**THE TASK:** Find the word "кожей" in the listing below. Copy every line that has it.

**RECORDS SHOWN:**
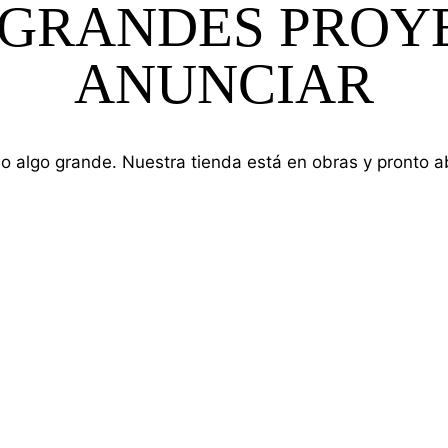
GRANDES PROY
ANUNCIAR
o algo grande. Nuestra tienda está en obras y pronto ab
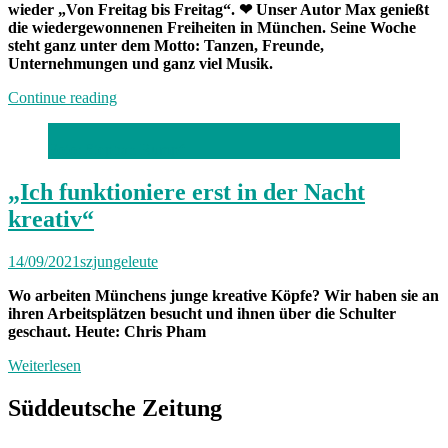
wieder „Von Freitag bis Freitag“. ❤ Unser Autor Max genießt
die wiedergewonnenen Freiheiten in München. Seine Woche
steht ganz unter dem Motto: Tanzen, Freunde,
Unternehmungen und ganz viel Musik.
„Von
Continue reading
Freitag
bis
Foto: Stephan Rumpf
Freitag
München:
Unterwegs
„Ich funktioniere erst in der Nacht
mit
kreativ“
Max“
14/09/2021
szjungeleute
Wo arbeiten Münchens junge kreative Köpfe? Wir haben sie an
ihren Arbeitsplätzen besucht und ihnen über die Schulter
geschaut. Heute: Chris Pham
Weiterlesen
Süddeutsche Zeitung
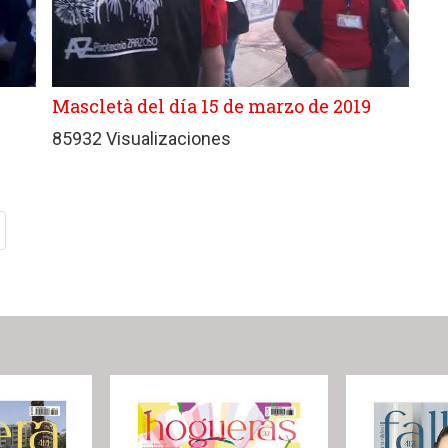
Mascletà del día 15 de marzo de 2019
85932 Visualizaciones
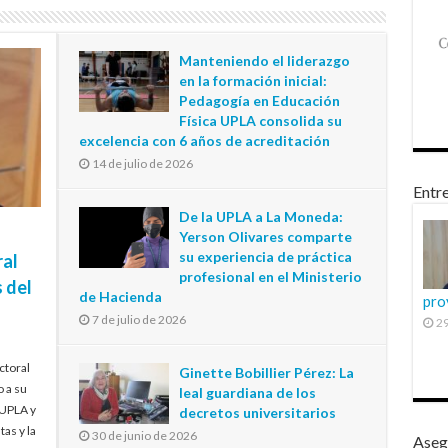
Manteniendo el liderazgo
en la formación inicial:
Pedagogía en Educación
Física UPLA consolida su
excelencia con 6 años de acreditación
14 de julio de 2026
Entre
De la UPLA a La Moneda:
Yerson Olivares comparte
su experiencia de práctica
ral
profesional en el Ministerio
 del
de Hacienda
pro
7 de julio de 2026
29
ctoral
Ginette Bobillier Pérez: La
o a su
leal guardiana de los
 UPLA y
decretos universitarios
tas y la
30 de junio de 2026
Aseg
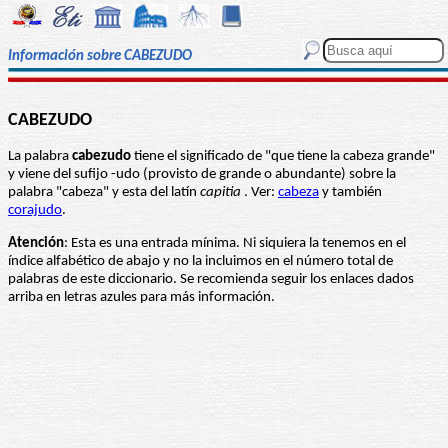
Información sobre CABEZUDO
CABEZUDO
La palabra
cabezudo
tiene el significado de "que tiene la cabeza grande"
y viene del sufijo -udo (provisto de grande o abundante) sobre la
palabra "cabeza" y esta del latín
capitia
. Ver:
cabeza
y también
corajudo
.
Atención
: Esta es una entrada mínima. Ni siquiera la tenemos en el
índice alfabético de abajo y no la incluimos en el número total de
palabras de este diccionario. Se recomienda seguir los enlaces dados
arriba en letras azules para más información.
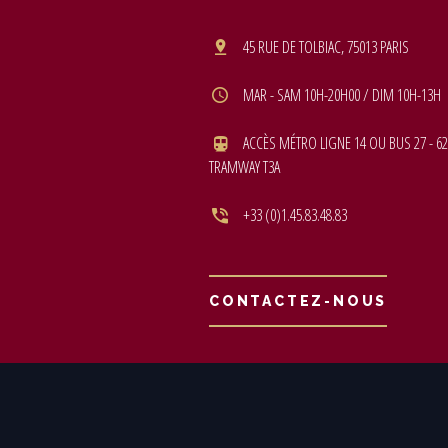
45 RUE DE TOLBIAC, 75013 PARIS
MAR - SAM 10H-20H00 / DIM 10H-13H
ACCÈS MÉTRO LIGNE 14 OU BUS 27 - 62
TRAMWAY T3A
+33 (0)1.45.83.48.83
CONTACTEZ-NOUS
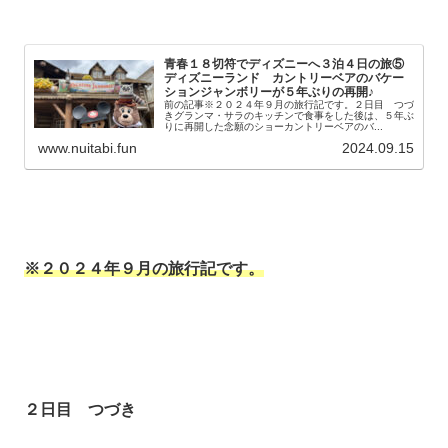
青春１８切符でディズニーへ３泊４日の旅⑤
ディズニーランド カントリーベアのバケー
ションジャンボリーが５年ぶりの再開♪
前の記事※２０２４年９月の旅行記です。２日目 つづ
きグランマ・サラのキッチンで食事をした後は、５年ぶ
りに再開した念願のショーカントリーベアのバ...
www.nuitabi.fun
2024.09.15
※２０２４年９月の旅行記です。
２日目 つづき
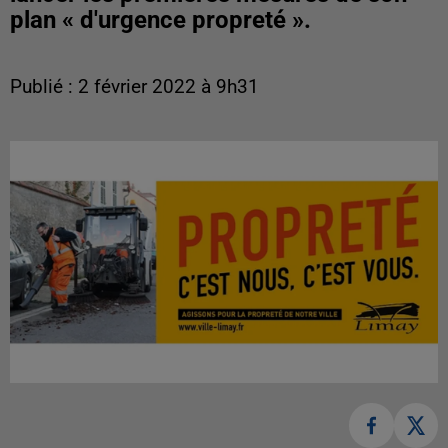
plan « d'urgence propreté ».
Publié : 2 février 2022 à 9h31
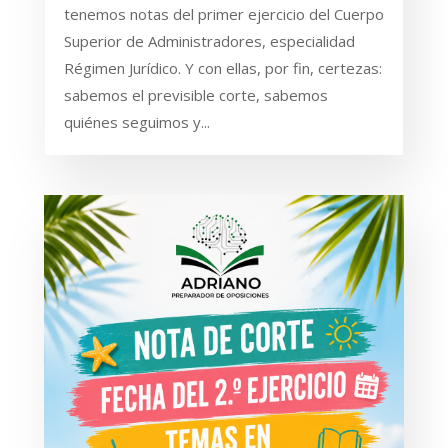
tenemos notas del primer ejercicio del Cuerpo
Superior de Administradores, especialidad
Régimen Jurídico. Y con ellas, por fin, certezas:
sabemos el previsible corte, sabemos
quiénes seguimos y...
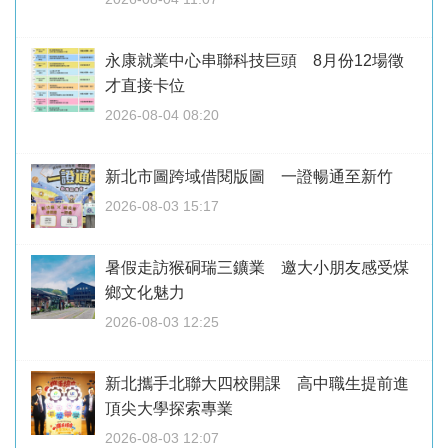
永康就業中心串聯科技巨頭 8月份12場徵
才直接卡位
2026-08-04 08:20
新北市圖跨域借閱版圖 一證暢通至新竹
2026-08-03 15:17
暑假走訪猴硐瑞三鑛業 邀大小朋友感受煤
鄉文化魅力
2026-08-03 12:25
新北攜手北聯大四校開課 高中職生提前進
頂尖大學探索專業
2026-08-03 12:07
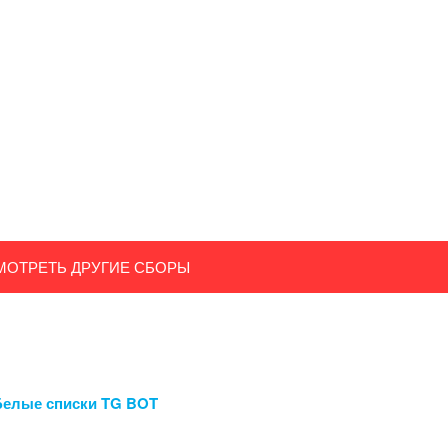
МОТРЕТЬ ДРУГИЕ СБОРЫ
Белые списки TG BOT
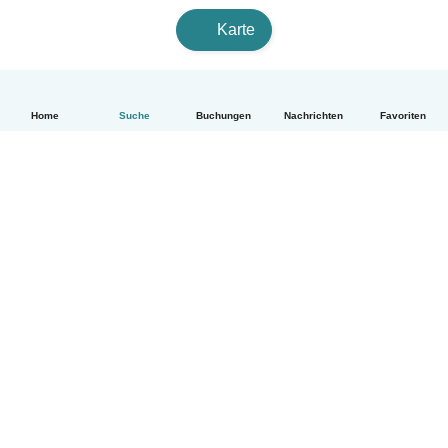
Karte
Home
Suche
Buchungen
Nachrichten
Favoriten
Deutsch
So funktionierts
Hilfe
Bedingungen & Datenschutz
Preise
Impressum
Babysits für Berufstätige
Community Leitfaden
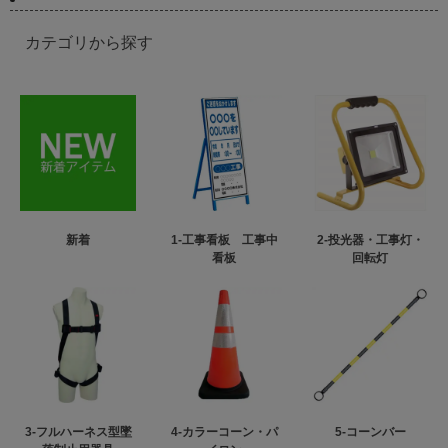
カテゴリから探す
新着
1-工事看板 工事中
2-投光器・工事灯・
看板
回転灯
3-フルハーネス型墜
4-カラーコーン・パ
5-コーンバー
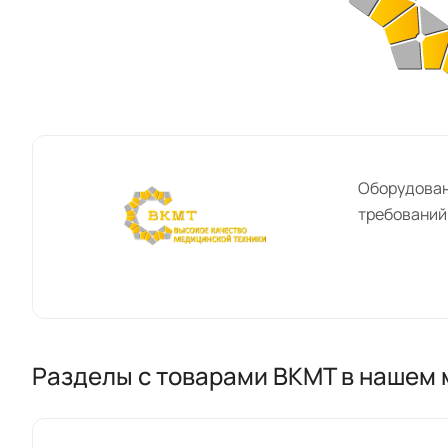
Оборудован
требований
Разделы с товарами ВКМТ в нашем 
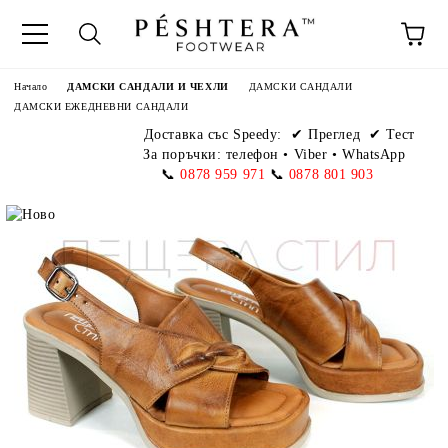
Начало
ДАМСКИ САНДАЛИ И ЧЕХЛИ
ДАМСКИ САНДАЛИ
ДАМСКИ ЕЖЕДНЕВНИ САНДАЛИ
Доставка със Speedy:
✔ Преглед ✔ Тест
За поръчки: телефон
•
Viber • WhatsApp
📞
0878 959 971
📞
0878 801 903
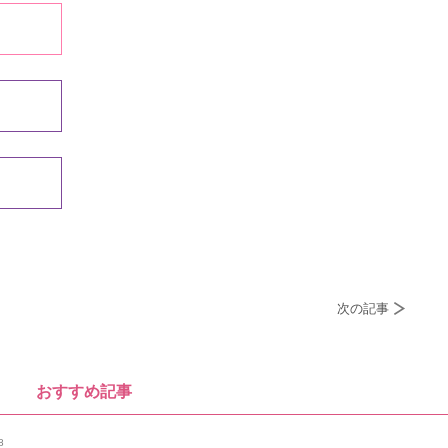
次の記事
おすすめ記事
8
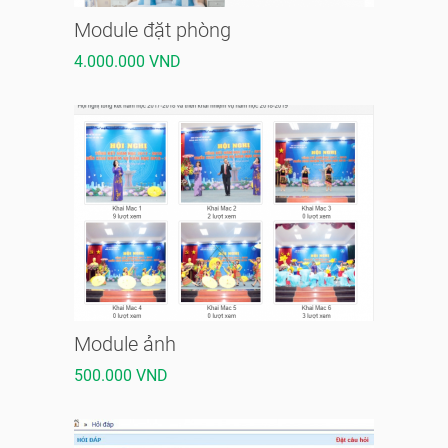
Module đặt phòng
4.000.000 VND
Module ảnh
500.000 VND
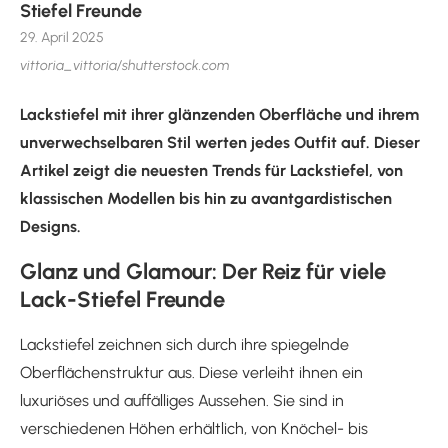
Stiefel Freunde
29. April 2025
vittoria_vittoria/shutterstock.com
Lackstiefel mit ihrer glänzenden Oberfläche und ihrem
unverwechselbaren Stil werten jedes Outfit auf. Dieser
Artikel zeigt die neuesten Trends für Lackstiefel, von
klassischen Modellen bis hin zu avantgardistischen
Designs.
Glanz und Glamour: Der Reiz für viele
Lack-Stiefel Freunde
Lackstiefel zeichnen sich durch ihre spiegelnde
Oberflächenstruktur aus. Diese verleiht ihnen ein
luxuriöses und auffälliges Aussehen. Sie sind in
verschiedenen Höhen erhältlich, von Knöchel- bis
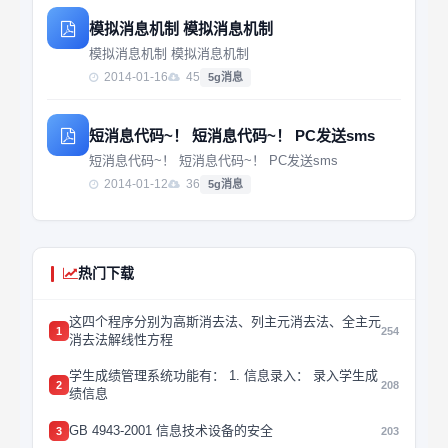
模拟消息机制 模拟消息机制
模拟消息机制 模拟消息机制
2014-01-16
45
5g消息
短消息代码~！ 短消息代码~！ PC发送sms
短消息代码~！ 短消息代码~！ PC发送sms
2014-01-12
36
5g消息
热门下载
这四个程序分别为高斯消去法、列主元消去法、全主元
1
254
消去法解线性方程
学生成绩管理系统功能有： 1. 信息录入： 录入学生成
2
208
绩信息
GB 4943-2001 信息技术设备的安全
3
203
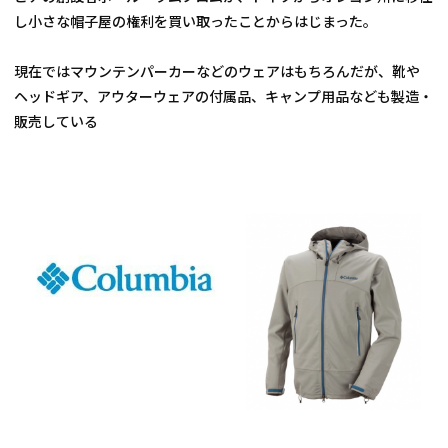
し小さな帽子屋の権利を買い取ったことからはじまった。
現在ではマウンテンパーカーなどのウェアはもちろんだが、靴や
ヘッドギア、アウターウェアの付属品、キャンプ用品なども製造・
販売している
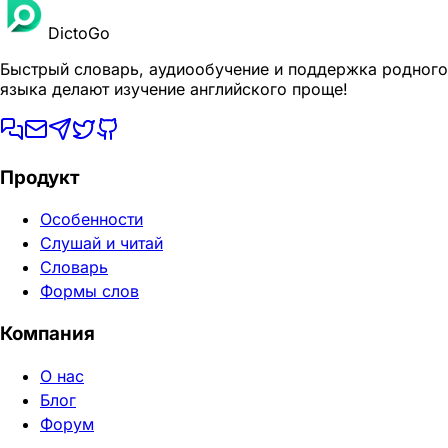
DictoGo
Быстрый словарь, аудиообучение и поддержка родного
языка делают изучение английского проще!
Продукт
Особенности
Слушай и читай
Словарь
Формы слов
Компания
О нас
Блог
Форум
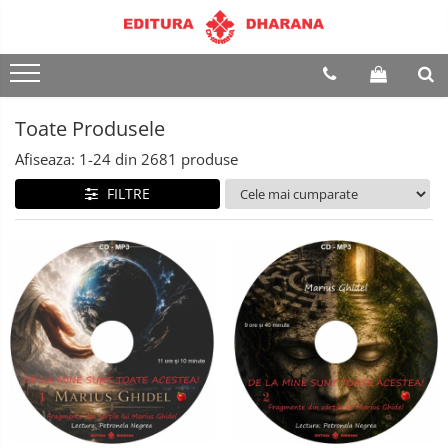
Terapii
Dietoterapie
Toate Produsele
Afiseaza:
1-
24
din
2681
produse
FILTRE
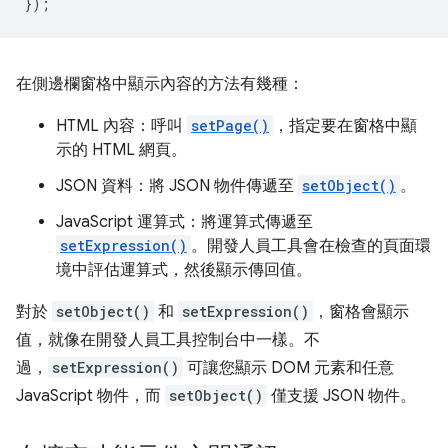
});
在側邊欄窗格中顯示內容的方法有幾種：
HTML 內容：呼叫
setPage()
，指定要在窗格中顯
示的 HTML 網頁。
JSON 資料：將 JSON 物件傳遞至
setObject()
。
JavaScript 運算式：將運算式傳遞至
setExpression()
。開發人員工具會在檢查的頁面環
境中評估運算式，然後顯示傳回值。
對於
setObject()
和
setExpression()
，窗格會顯示
值，就像在開發人員工具控制台中一樣。不
過，
setExpression()
可讓您顯示 DOM 元素和任意
JavaScript 物件，而
setObject()
僅支援 JSON 物件。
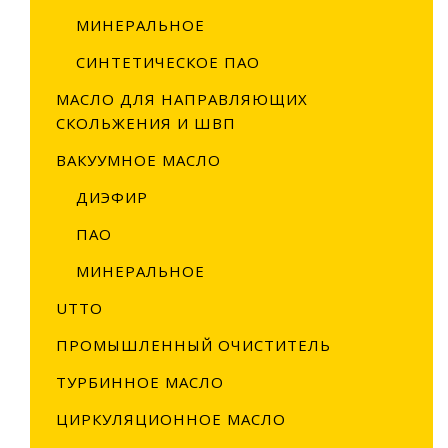
U
МИНЕРАЛЬНОЕ
П
СИНТЕТИЧЕСКОЕ ПАО
Т
МАСЛО ДЛЯ НАПРАВЛЯЮЩИХ
Ц
СКОЛЬЖЕНИЯ И ШВП
Б
ВАКУУМНОЕ МАСЛО
Т
ДИЭФИР
К
ПАО
С
МИНЕРАЛЬНОЕ
Б
UTTO
С
ПРОМЫШЛЕННЫЙ ОЧИСТИТЕЛЬ
Ш
ТУРБИННОЕ МАСЛО
Ф
ЦИРКУЛЯЦИОННОЕ МАСЛО
М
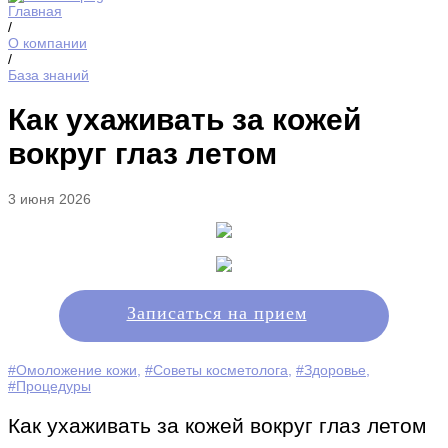
Главная
/
О компании
/
База знаний
Как ухаживать за кожей
вокруг глаз летом
3 июня 2026
Записаться на прием
#Омоложение кожи
,
#Советы косметолога
,
#Здоровье
,
#Процедуры
Как ухаживать за кожей вокруг глаз летом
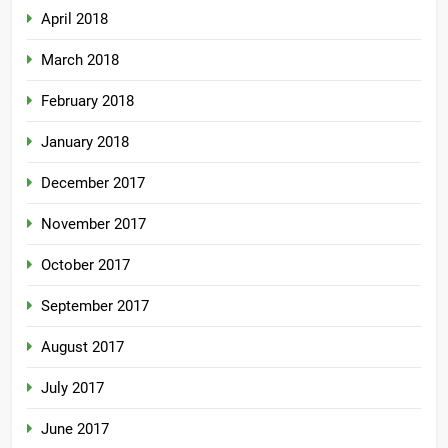
April 2018
March 2018
February 2018
January 2018
December 2017
November 2017
October 2017
September 2017
August 2017
July 2017
June 2017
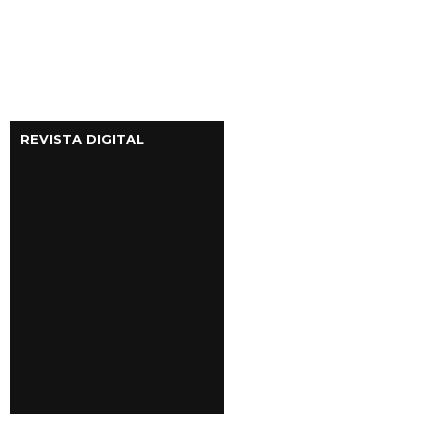
REVISTA DIGITAL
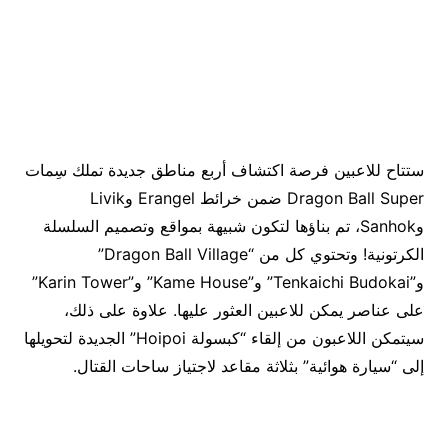
ستتاح للاعبين فرصة اكتشاف أربع مناطق جديدة تملك سِمات
Dragon Ball Super ضمن خرائط Erangel وLivik
وSanhok، تم بناؤها لتكون شبيهة بمواقع وتصميم السلسلة
الكرتونية! وتحتوي كل من “Dragon Ball Village”
و”Tenkaichi Budokai” و”Kame House” و”Karin Tower”
على عناصر يمكن للاعبين العثور عليها. علاوة على ذلك،
سيتمكن اللاعبون من إلقاء “كبسولة Hoipoi” الجديدة لتحويلها
إلى “سيارة هوائية” بثلاثة مقاعد لاجتياز ساحات القتال.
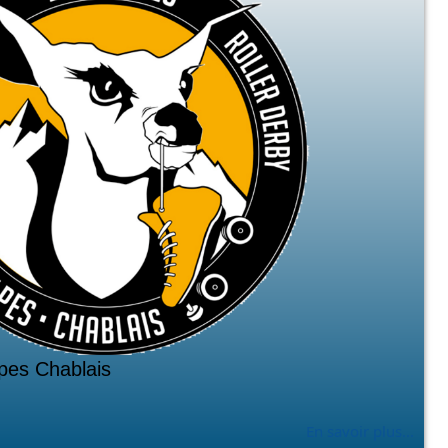
pes Chablais
En savoir plus...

**ANSWER FOR THIS EXERCISE:**
Как ухаживать за кожей
Как ухаживать за кожей вокруг глаз летом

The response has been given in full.